Despite the positive sales momentum, Dollar Tree’s second-quarter earnings per share guidance was lowered. This adjustment was attributed to temporary factors, though the company maintained a projected comparable sales growth of 5% for the quarter. The stock currently trades at a P/E ratio of 19.08, with an overall Financial Health Score of "FAIR" according to InvestingPro metrics.
The analysts highlighted that several costs impacting the company’s financials are expected to diminish by the calendar year 2026. These include a shared service agreement costing $0.30 per share this year and a reduction in temporary labor expenses, estimated at $0.15 per share.
Additionally, Dollar Tree plans to offset the impact of tariffs in the second quarter through strategic measures such as price increases, which are anticipated to provide ongoing benefits.

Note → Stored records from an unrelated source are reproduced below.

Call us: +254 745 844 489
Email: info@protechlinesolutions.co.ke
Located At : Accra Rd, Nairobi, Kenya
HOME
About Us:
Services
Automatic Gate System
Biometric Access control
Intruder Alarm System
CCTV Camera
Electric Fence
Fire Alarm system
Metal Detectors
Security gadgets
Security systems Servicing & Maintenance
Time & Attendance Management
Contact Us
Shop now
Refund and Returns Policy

With these factors in mind, Truist Securities expressed confidence in Dollar Tree’s sales momentum and potential for strong earnings per share growth, reinforcing their aggressive buying stance on the stock.
In other recent news, Dollar Tree’s first-quarter results have prompted several analysts to adjust their evaluations of the company’s stock. JPMorgan upgraded Dollar Tree from Neutral to Overweight, citing the company’s growth potential and raising the price target to $111. Piper Sandler also increased their price target to $93, maintaining a Neutral rating, while Loop Capital raised theirs to $85 but expressed concerns about future earnings, maintaining a Hold rating. BMO Capital adjusted their price target to $85, highlighting strong first-quarter sales but remaining cautious about long-term merchandising quality. Wells Fargo (NYSE:WFC) reiterated their Overweight rating with a price target of $105, citing potential short-term earnings risks but expressing confidence in long-term prospects.

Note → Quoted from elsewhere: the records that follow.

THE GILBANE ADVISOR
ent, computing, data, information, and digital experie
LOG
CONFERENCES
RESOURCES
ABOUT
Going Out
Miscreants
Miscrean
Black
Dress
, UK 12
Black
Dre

Dollar Tree’s first-quarter performance exceeded expectations, with a notable 5.4% increase in comparable store sales. However, analysts have expressed concerns about the company’s ability to manage tariffs and other costs in the coming quarters. The potential sale of Family Dollar is seen as a positive development by some analysts, potentially benefiting Dollar Tree’s cost structure. Despite these challenges, Dollar Tree’s management anticipates improved profitability in the latter half of the year. The company’s strategic initiatives, including tariff mitigation and store expansion, are seen as key factors for future growth by analysts like JPMorgan.